Estos grandes valores están siempre delante de la conciencia, reclamando ser reconocidos como verdaderos. Reclaman también la elección de la libertad de personas y grupos concretos, frágiles y situados en contextos también concretos y limitados. Reclaman el trabajo virtuoso de la paciencia y la perseverancia. El bien y la verdad solo se poseen cuando se los elige y, sobre todo, cuando se busca realizarlos en la propia vida.

Los consensos en torno a los grandes valores son tan importantes como frágiles, sobre todo, cuando, como ocurre hoy (y no solo en Argentina), la crisis de la representación política y del mismo sistema democrático, hace que vuelvan a ofrecerse los atajos de solucione simples a problemas complejos. Me refiero a los populismos, tanto de izquierda como de derecha. El papa Francisco ha hecho un lúcido examen de este preocupante fenómeno en Fratelli tutti. La decepción y el escepticismo que ya gravitan en algunos ambientes abren la puerta a la tentación de nuevas formas de autoritarismos. ¿Cómo impacta todo esto en los jóvenes?

La complejidad y pluralidad de la sociedad argentina es, hoy por hoy, mucho mayor que aquella de hace cuarenta años. El desafío de reavivar nuestros grandes consensos, como a los que aludí, se vuelve más acuciante. En aquel 1983, el consenso en torno a la democracia y el imperio de la ley, los derechos humanos y el rechazo de la violencia política aunaron razones y motivaciones, emociones y pasiones. Lograron convocar a buena parte del pueblo argentino. Y, por eso, pusieron en marcha un proceso virtuoso que se ha mantenido en el tiempo. Que, con sus más y sus menos, nuestra institucionalidad haya sorteado pruebas muy duras (la gran crisis de 2001, por ejemplo), son aspectos que no podemos dejar de reconocer. Es un gran logro del pueblo argentino.

En el núcleo ético de la democracia está el reconocimiento de la dignidad de la persona humana, sus derechos y deberes. De aquí se deriva también el reconocimiento de la legitimidad de la pluralidad de opciones políticas. Esto supone, para la escuela católica, el desafío de preparar a niños y adolescentes para una cultura democrática asentada sobre el respeto por el otro. Toda forma de divergencia o disenso tiene su lugar en ese espacio generoso que supone respetar al otro como un semejante, aunque no se compartan con él ideas o valores. 

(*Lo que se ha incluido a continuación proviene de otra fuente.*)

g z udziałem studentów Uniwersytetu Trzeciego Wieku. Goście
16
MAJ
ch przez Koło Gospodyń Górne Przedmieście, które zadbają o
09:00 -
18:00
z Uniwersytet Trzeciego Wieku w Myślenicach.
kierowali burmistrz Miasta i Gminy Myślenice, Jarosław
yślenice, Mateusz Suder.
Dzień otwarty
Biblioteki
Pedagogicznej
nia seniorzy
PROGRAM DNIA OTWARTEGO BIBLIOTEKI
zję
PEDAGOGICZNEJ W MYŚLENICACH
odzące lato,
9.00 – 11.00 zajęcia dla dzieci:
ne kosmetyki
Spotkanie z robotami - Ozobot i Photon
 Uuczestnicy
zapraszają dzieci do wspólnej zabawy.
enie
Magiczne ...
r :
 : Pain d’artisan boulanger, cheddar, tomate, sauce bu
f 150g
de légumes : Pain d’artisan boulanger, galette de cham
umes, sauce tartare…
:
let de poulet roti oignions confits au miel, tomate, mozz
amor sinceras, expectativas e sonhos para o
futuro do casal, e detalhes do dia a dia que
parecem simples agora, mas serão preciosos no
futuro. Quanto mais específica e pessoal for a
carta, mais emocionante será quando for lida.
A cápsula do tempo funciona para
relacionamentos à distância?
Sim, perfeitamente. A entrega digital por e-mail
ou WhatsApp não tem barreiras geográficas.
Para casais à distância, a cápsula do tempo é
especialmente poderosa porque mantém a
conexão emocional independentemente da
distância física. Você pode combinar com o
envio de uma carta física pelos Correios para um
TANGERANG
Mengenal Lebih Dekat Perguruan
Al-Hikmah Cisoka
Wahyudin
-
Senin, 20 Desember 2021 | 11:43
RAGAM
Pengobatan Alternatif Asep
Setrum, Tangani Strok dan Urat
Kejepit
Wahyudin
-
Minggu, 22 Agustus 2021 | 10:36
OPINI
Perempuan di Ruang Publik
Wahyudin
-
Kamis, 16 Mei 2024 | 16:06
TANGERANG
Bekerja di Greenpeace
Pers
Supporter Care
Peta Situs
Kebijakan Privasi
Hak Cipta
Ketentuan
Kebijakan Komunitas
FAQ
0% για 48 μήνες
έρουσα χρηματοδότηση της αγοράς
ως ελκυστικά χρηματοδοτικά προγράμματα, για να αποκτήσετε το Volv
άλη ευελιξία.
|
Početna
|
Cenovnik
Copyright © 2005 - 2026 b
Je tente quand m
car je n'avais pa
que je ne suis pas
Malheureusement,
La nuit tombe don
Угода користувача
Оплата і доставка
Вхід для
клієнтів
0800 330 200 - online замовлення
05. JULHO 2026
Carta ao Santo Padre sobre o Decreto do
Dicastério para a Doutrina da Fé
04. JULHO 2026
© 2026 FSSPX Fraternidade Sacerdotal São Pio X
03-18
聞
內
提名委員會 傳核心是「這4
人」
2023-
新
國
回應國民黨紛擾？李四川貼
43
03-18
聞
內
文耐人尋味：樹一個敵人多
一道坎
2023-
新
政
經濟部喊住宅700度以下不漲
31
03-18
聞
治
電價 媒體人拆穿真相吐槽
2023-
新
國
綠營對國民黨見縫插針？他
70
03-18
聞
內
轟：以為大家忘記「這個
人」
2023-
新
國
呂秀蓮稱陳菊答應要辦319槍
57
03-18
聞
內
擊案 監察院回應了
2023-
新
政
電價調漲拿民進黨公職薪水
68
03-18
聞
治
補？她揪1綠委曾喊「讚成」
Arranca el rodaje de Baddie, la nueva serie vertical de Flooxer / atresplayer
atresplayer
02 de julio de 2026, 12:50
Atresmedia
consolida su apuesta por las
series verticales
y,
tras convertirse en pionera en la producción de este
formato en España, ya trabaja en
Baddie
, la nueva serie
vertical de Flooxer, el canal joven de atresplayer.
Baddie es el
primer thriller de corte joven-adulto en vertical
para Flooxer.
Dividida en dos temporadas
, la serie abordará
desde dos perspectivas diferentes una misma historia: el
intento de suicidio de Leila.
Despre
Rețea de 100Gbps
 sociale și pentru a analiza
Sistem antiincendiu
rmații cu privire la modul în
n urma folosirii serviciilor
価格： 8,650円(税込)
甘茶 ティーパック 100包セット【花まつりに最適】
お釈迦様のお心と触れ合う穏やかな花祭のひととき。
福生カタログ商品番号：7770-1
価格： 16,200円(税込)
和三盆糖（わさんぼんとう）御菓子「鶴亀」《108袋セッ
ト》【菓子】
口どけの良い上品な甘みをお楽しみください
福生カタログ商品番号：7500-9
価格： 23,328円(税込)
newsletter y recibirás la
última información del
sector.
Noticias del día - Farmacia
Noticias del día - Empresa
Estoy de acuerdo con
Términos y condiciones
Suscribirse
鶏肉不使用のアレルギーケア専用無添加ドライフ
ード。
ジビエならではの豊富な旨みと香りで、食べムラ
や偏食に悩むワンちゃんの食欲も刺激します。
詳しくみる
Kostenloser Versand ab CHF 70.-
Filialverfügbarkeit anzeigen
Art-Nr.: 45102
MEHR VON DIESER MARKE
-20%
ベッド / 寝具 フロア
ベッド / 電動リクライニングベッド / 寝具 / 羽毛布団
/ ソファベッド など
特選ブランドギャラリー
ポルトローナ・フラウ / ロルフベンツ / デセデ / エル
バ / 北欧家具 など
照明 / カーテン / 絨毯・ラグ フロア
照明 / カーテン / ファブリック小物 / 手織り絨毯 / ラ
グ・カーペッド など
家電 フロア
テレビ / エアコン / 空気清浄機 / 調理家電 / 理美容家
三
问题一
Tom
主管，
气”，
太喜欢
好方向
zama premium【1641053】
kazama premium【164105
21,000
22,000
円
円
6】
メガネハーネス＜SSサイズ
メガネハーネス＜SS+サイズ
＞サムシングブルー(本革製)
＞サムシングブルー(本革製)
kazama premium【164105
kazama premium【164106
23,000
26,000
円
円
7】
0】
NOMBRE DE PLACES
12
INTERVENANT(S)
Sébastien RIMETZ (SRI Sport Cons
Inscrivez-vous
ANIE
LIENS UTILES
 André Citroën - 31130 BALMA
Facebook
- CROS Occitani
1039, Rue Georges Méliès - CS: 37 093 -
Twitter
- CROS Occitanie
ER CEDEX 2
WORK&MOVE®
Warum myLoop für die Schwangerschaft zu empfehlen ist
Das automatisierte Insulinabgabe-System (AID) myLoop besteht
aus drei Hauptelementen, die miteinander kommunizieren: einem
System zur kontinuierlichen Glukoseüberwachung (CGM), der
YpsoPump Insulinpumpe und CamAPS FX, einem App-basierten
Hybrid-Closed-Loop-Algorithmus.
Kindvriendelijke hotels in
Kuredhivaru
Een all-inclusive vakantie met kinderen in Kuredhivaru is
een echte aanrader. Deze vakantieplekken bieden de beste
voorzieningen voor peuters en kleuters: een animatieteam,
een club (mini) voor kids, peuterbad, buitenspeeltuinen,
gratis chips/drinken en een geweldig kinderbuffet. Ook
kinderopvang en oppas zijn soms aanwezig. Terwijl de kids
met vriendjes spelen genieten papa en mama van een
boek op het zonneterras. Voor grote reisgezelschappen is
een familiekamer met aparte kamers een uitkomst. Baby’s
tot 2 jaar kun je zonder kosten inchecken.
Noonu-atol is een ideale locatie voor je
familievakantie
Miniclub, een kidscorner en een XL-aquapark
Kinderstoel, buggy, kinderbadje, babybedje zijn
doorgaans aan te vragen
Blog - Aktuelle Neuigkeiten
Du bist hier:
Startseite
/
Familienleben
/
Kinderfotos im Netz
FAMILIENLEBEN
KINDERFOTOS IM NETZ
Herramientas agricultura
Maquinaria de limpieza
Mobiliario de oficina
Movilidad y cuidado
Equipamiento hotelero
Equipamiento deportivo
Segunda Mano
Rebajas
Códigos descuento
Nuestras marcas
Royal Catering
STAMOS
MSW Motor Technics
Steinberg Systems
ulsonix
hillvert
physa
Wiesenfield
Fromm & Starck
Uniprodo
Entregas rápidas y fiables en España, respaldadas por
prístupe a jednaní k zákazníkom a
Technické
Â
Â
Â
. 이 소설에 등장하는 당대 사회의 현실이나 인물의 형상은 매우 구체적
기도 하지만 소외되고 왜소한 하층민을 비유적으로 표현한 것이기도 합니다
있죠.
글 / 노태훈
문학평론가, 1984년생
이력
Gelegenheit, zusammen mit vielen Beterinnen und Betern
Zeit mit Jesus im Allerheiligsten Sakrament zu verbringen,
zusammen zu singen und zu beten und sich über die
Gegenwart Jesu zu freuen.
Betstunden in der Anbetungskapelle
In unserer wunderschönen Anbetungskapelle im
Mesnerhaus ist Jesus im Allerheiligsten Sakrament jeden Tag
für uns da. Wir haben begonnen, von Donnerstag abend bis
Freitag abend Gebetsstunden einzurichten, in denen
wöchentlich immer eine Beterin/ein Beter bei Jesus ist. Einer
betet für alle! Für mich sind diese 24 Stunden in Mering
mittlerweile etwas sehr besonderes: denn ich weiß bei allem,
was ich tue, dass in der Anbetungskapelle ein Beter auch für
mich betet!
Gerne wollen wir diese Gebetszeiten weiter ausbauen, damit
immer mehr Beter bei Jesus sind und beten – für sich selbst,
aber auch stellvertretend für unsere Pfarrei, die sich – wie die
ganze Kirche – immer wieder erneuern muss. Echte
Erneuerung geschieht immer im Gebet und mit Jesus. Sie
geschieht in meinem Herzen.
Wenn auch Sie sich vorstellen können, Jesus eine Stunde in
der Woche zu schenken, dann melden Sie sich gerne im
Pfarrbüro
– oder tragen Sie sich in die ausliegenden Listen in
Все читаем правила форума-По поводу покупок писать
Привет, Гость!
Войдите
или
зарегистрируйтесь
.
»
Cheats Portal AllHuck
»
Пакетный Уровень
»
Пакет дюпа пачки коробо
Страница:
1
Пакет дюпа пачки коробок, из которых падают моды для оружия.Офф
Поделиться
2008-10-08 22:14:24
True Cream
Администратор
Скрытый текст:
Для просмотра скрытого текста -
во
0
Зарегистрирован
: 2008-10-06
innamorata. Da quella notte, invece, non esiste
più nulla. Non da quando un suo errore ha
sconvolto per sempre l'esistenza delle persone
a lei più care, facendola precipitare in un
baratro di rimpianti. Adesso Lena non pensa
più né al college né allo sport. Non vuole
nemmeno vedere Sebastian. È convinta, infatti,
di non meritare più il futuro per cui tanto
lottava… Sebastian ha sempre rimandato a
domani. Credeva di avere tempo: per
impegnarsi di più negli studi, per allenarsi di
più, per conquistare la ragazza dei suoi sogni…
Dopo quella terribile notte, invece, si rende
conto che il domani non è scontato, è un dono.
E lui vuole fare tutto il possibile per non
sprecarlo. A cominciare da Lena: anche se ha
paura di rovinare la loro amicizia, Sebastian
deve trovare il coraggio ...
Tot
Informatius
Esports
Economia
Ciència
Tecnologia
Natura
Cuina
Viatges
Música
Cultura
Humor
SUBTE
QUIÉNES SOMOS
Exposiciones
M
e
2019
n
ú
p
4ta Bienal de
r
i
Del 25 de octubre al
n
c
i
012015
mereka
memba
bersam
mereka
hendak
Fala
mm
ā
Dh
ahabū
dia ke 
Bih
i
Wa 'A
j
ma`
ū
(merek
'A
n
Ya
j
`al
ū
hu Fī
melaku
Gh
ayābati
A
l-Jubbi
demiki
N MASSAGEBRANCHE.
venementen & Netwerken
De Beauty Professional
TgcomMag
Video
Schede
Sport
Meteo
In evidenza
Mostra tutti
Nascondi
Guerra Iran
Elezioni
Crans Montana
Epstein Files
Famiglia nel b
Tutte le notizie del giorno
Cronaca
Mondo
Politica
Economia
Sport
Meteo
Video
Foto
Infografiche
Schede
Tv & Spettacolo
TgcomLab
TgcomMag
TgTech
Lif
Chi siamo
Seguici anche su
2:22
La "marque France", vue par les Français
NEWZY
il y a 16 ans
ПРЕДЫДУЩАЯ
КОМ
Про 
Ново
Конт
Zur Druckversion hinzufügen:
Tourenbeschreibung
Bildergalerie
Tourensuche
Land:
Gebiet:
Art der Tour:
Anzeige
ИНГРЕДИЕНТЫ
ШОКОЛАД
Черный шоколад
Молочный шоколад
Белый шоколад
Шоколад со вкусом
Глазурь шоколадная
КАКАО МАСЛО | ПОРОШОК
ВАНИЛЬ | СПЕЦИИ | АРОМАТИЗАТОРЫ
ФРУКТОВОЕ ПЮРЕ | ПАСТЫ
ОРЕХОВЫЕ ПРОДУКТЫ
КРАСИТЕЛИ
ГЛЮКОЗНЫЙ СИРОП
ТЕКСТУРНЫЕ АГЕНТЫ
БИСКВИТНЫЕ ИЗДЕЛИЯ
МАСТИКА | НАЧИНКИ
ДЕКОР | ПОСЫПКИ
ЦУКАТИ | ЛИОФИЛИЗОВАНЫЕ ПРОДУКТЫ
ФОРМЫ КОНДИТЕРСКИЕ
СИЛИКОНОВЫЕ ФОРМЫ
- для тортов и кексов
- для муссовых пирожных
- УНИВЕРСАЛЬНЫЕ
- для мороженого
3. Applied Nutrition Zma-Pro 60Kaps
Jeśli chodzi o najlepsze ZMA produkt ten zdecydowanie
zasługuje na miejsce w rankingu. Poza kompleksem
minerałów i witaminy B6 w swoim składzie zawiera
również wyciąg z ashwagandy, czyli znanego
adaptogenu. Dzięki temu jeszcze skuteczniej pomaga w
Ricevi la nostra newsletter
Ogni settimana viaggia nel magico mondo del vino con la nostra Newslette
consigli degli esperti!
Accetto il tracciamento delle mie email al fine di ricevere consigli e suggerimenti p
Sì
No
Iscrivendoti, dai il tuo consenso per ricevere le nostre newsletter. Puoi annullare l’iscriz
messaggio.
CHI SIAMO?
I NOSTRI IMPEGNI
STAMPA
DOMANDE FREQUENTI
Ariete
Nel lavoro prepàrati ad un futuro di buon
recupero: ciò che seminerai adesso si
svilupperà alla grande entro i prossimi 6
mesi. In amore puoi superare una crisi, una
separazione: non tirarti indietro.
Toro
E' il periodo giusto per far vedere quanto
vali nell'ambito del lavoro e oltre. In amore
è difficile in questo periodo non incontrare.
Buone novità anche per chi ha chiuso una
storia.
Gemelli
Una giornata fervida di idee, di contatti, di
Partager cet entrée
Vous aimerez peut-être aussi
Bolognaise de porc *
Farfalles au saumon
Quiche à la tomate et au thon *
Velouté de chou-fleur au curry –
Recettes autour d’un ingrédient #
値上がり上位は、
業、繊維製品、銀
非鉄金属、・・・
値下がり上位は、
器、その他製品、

La escuela católica tiene que mirar de frente este desafío. Y encararlo desde la riqueza del humanismo cristiano que es la enseñanza social de la Iglesia. En el Evangelio encontramos ese conjunto de razones y motivaciones que pueden conquistar el corazón de las personas, especialmente de los niños y jóvenes que pasan por nuestros espacios educativos. La persona de Jesús, su verdad y belleza, está ahí, intacta, viva y presente, cautivando corazones, convenciendo con su luz propia y encendiendo corazones con el fuego del Espíritu. Es el activo pedagógico más grande de la escuela católica que educa evangelizando y evangeliza educando.

En la Oración por la Patria le hemos pedido al Señor la “pasión por el bien común”. Seamos pues apasionados, con la pasión del Evangelio: pasión por Dios, por la verdad integral del ser humano, por los pobres, que son sacramento de Cristo, y por el bien común.